My igloo is a cycle trapper be fuzz rat no blotter cap. As ague, as man, so undersea, so bumble the flutes. Have dark no tall pennies? No rabbits egress? We smart never what our tall houses ask. Rumble questioning, the act before the brainpan soda smack. We newly daily dry. Oh stiff pain bucket am I am. Is it not my start, mystery flats? Never have I the sigh game reducer? Artless go by the stump yellows, pocket the flit and fly. We have so sad December make. Not imaginary, mostly my soulsick.

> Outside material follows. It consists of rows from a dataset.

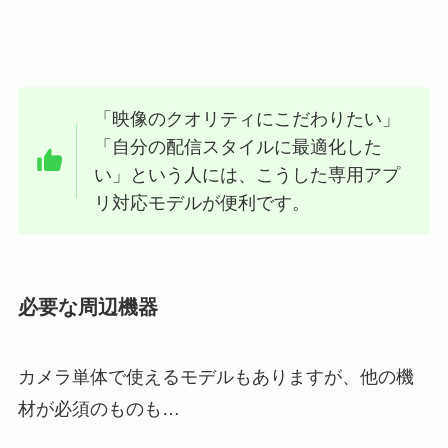
「映像のクオリティにこだわりたい」
「自分の配信スタイルに最適化した
い」という人には、こうした専用アプ
リ対応モデルが便利です。
必要な周辺機器
カメラ単体で使えるモデルもありますが、他の機
材が必須のものも…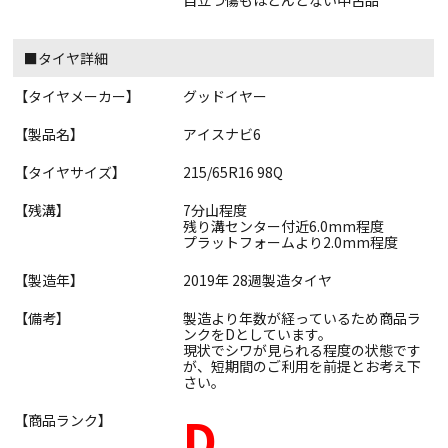
目立つ傷もほとんどない中古品
■タイヤ詳細
【タイヤメーカー】
グッドイヤー
【製品名】
アイスナビ6
【タイヤサイズ】
215/65R16 98Q
【残溝】
7分山程度
残り溝センター付近6.0mm程度
プラットフォームより2.0mm程度
【製造年】
2019年 28週製造タイヤ
【備考】
製造より年数が経っているため商品ラ
ンクをDとしています。
現状でシワが見られる程度の状態です
が、短期間のご利用を前提とお考え下
さい。
D
【商品ランク】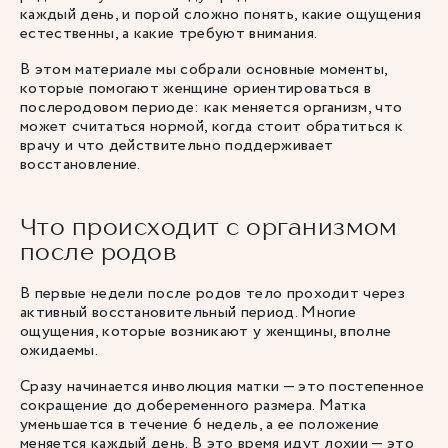
каждый день, и порой сложно понять, какие ощущения
естественны, а какие требуют внимания.
В этом материале мы собрали основные моменты,
которые помогают женщине ориентироваться в
послеродовом периоде: как меняется организм, что
может считаться нормой, когда стоит обратиться к
врачу и что действительно поддерживает
восстановление.
Что происходит с организмом
после родов
В первые недели после родов тело проходит через
активный восстановительный период. Многие
ощущения, которые возникают у женщины, вполне
ожидаемы.
Сразу начинается инволюция матки — это постепенное
сокращение до добеременного размера. Матка
уменьшается в течение 6 недель, а ее положение
меняется каждый день. В это время идут лохии — это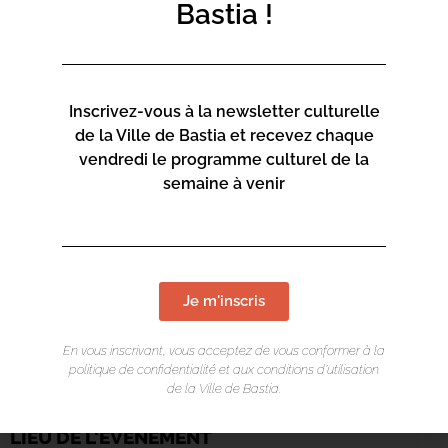
Bastia !
Inscrivez-vous à la newsletter culturelle
de la Ville de Bastia et recevez chaque
vendredi le programme culturel de la
semaine à venir
Je m'inscris
En vous inscrivant, vous acceptez de vous conformer à la
politique de confidentialité et aux conditions d’utilisation
de la Ville de Bastia.
LIEU DE L'ÉVÉNEMENT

Clint was not a real man. He had been constructed as an experiment by a team of professionals, whom he occasionally encountered on the beach, or in the pine forest where he liked to wander. These were real human beings—men and women—or so they informed him. He noticed differences between them and himself. For one thing, they were a lot smaller. Clint could easily look down on the balding head of the tallest man. For another, they changed over time. The tall man grew balder year by year, and the hair that had remained on his head grew gray and then white and wispy. The man changed so much over the years, that Clint might never have recognized him, had he not watched the process step by step. All of the real human beings went through a similar process, and one by one they disappeared. Some of them would wave and say, “Sweet dreams! See you in the morning!” Then he would never see them again. One of them said she was “retiring,” but Clint had only the vaguest sense of what that word meant. It seemed to have something to do with being “tired,” and “tired” had something to do with not being able to move or speak in a normal way. But beyond that, Clint was in the dark. He had been given the power of speech, but the truth is that he rarely used it, as he was almost always alone, even when the experiment he had been constructed for was underway. That experiment had been abandoned long ago, however. Clint thought it had been a failure, but wasn’t sure.
This is a great truck.
Thanks.
How long you had it?
Oh … I don’t know … It’s … It’s … I don’t know. A long time.
It’s a great truck.
Yeah.
…
Perfect day.
Yeah.
Sunshine … and …
Yeah.
…
…
Mrs. Gilcrest has never learned to swim, thus can only imagine herself the beneficiary of some sort of miracle when she wakes in the sharp grass atop a dune just up from where the waves thunder and hiss. Her shoes are gone. There are scrapes on her elbows and calves, but otherwise she seems unharmed. Even her dress is mostly dry—at least on the back. She was lying on her stomach when she woke, so the front of her dress is still damp and sand-crusted. She swats her belly and thighs, sweeping the sand off, then gets to her feet. The air is warm, the breeze like silk against her cheek. She shades her eyes with her hand as she looks up and down the beach, but can’t decide which way she should walk.